MLB Opening Day 2021: Baseball Is Almost Way, Way Back - 2 minutes read




Most sobering, clearly, was the postponement of the Nationals’ opener, against the Mets in Washington, after a Nationals player tested positive for the coronavirus. Because several teammates and a staff member were found to have been in close contact with the player, Major League Baseball said the teams would not open on Friday, either. By the end of opening day, the Nationals said they had three confirmed virus cases among players.
The game was scheduled as the prime-time attraction for ESPN, with a matchup of aces in the Mets’ Jacob deGrom and the Nationals’ Max Scherzer. The fact that M.L.B. postponed it anyway seems ominous; last summer, positive tests tended to trigger complicated schedule shuffling made easier by exclusively regional play and frequent doubleheaders in which games lasted only seven innings.

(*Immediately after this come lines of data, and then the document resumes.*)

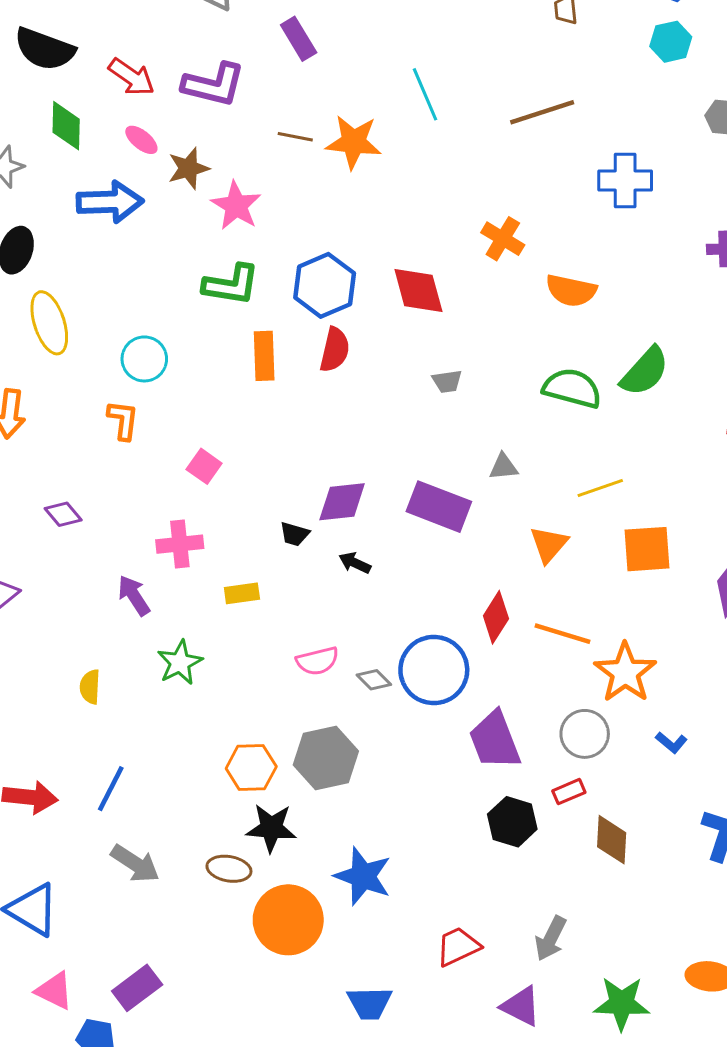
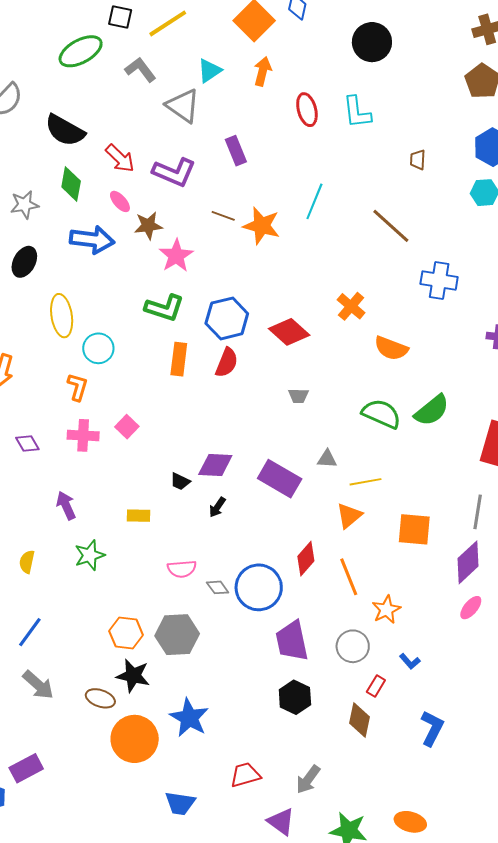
cyan line: (425, 94) -> (314, 201), turned 36
brown line: (542, 112) -> (391, 226), turned 51
red diamond: (418, 291) -> (289, 332), turned -42
yellow ellipse: (49, 323) -> (62, 316), moved
yellow line: (600, 488) -> (366, 482), moved
pink cross: (180, 544) -> (83, 435), moved
black arrow: (355, 563) -> (217, 507), turned -90
orange line: (563, 634) -> (349, 577), turned 42
orange star: (625, 673) -> (386, 610), size x0.7
red rectangle: (569, 792) -> (376, 686), moved, turned -45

In the case of the Mets and the Nationals, divisional foes who meet frequently, rescheduling one game will be relatively easy. The league desperately wants to avoid the kinds of outbreaks that derailed the Miami Marlins and the St. Louis Cardinals early last season, and believes it can do so through contact tracing and extreme caution.
Before spring training, the league had proposed to the union a 154-game schedule (with the full pay of a typical 162-game regular season), with games to begin in early May. That timetable would have given more time for players to be vaccinated, if they wished, but other elements of the proposal made it unworkable for the players, and the schedule proceeded as usual.
Over all, of course, there is nothing normal about life in a pandemic, and with the Nationals and the Mets unable to play, M.L.B. again missed out on its goal of having all 30 teams start the season on the same day. For one reason or another, that has not happened since 1968, when there were only 20 teams.
Then again, even without the virus-related postponement, Thursday was bound to be less than complete. The reason was the most mundane, and perhaps the most predictable, of all: bad weather in the Northeast.